What follows is a set of entries. Repeat them exactly, but not their pictures.

- **Records for this task**:

********

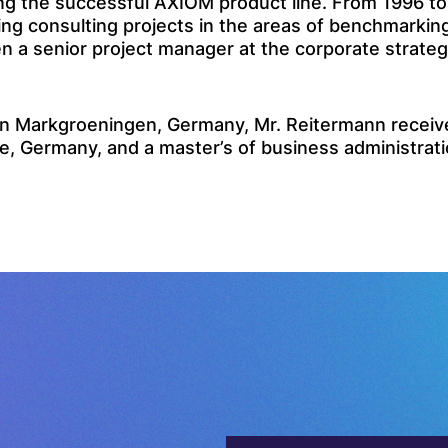
g the successful AXIOM product line. From 1996 to 
consulting projects in the areas of benchmarking, 
n a senior project manager at the corporate strateg
 Markgroeningen, Germany, Mr. Reitermann received
e, Germany, and a master’s of business administratio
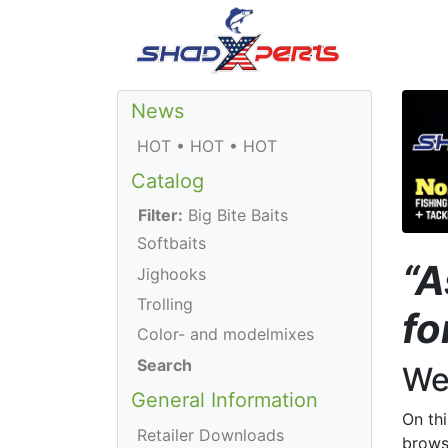
News
HOT • HOT • HOT
Catalog
Filter:
Big Bite Baits
Softbaits
“A
Jighooks
Trolling
fo
Color- and modelmixes
Search
We
General Information
On th
Retailer Downloads
brows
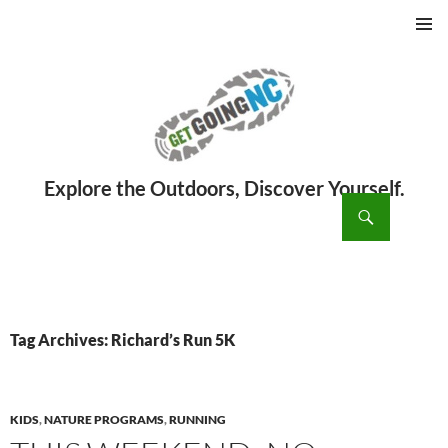
PRIMAR
MENU
ch
SKIP
TO
CONTENT
Tag Archives: Richard’s Run 5K
KIDS
,
NATURE PROGRAMS
,
RUNNING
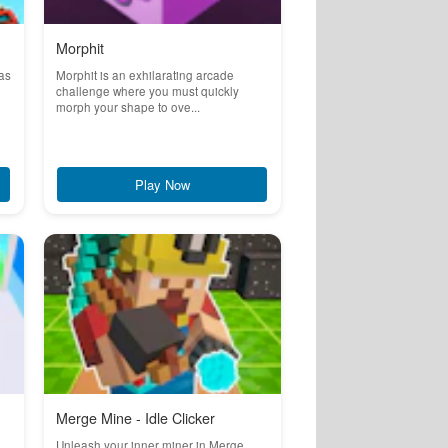
Morphit
 as
Morphit is an exhilarating arcade
challenge where you must quickly
morph your shape to ove...
Play Now
Merge Mine - Idle Clicker
Unleash your inner miner in Merge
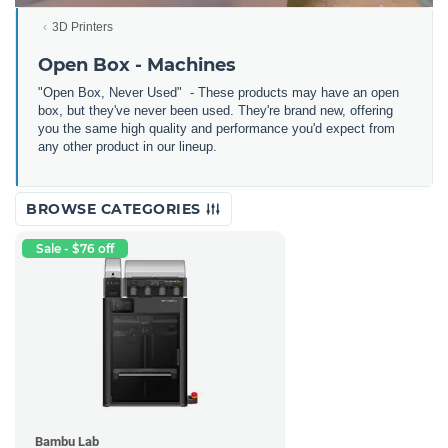
3D Printers
Open Box - Machines
"Open Box, Never Used" - These products may have an open
box, but they've never been used. They're brand new, offering
you the same high quality and performance you'd expect from
any other product in our lineup.
BROWSE CATEGORIES
Sale - $76 off
Bambu Lab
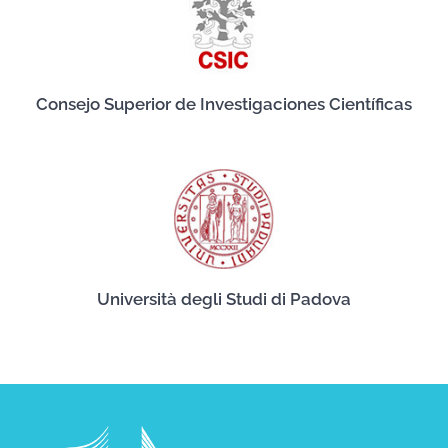
Consejo Superior de Investigaciones Científicas
Università degli Studi di Padova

********

- **Result**:
g the successful AXIOM product line. From 1996 to 
consulting projects in the areas of benchmarking, 
n a senior project manager at the corporate strateg
 Markgroeningen, Germany, Mr. Reitermann received
e, Germany, and a master’s of business administratio
News
HOT • HOT • HOT
Catalog
Filter:
Big Bite Baits
Softbaits
“A
Jighooks
Trolling
fo
Color- and modelmixes
Search
We
General Information
On th
Retailer Downloads
brows
PRIMAR
MENU
ch
SKIP
TO
CONTENT
Tag Archives: Richard’s Run 5K
KIDS
,
NATURE PROGRAMS
,
RUNNING
Morphit
 as
Morphit is an exhilarating arcade
challenge where you must quickly
morph your shape to ove...
Play Now
Merge Mine - Idle Clicker
Unleash your inner miner in Merge
3D Printers
Open Box - Machines
"Open Box, Never Used" - These products may have an open
box, but they've never been used. They're brand new, offering
you the same high quality and performance you'd expect from
any other product in our lineup.
BROWSE CATEGORIES
Sale - $76 off
Bambu Lab
Consejo Superior de Investigaciones Científicas
Università degli Studi di Padova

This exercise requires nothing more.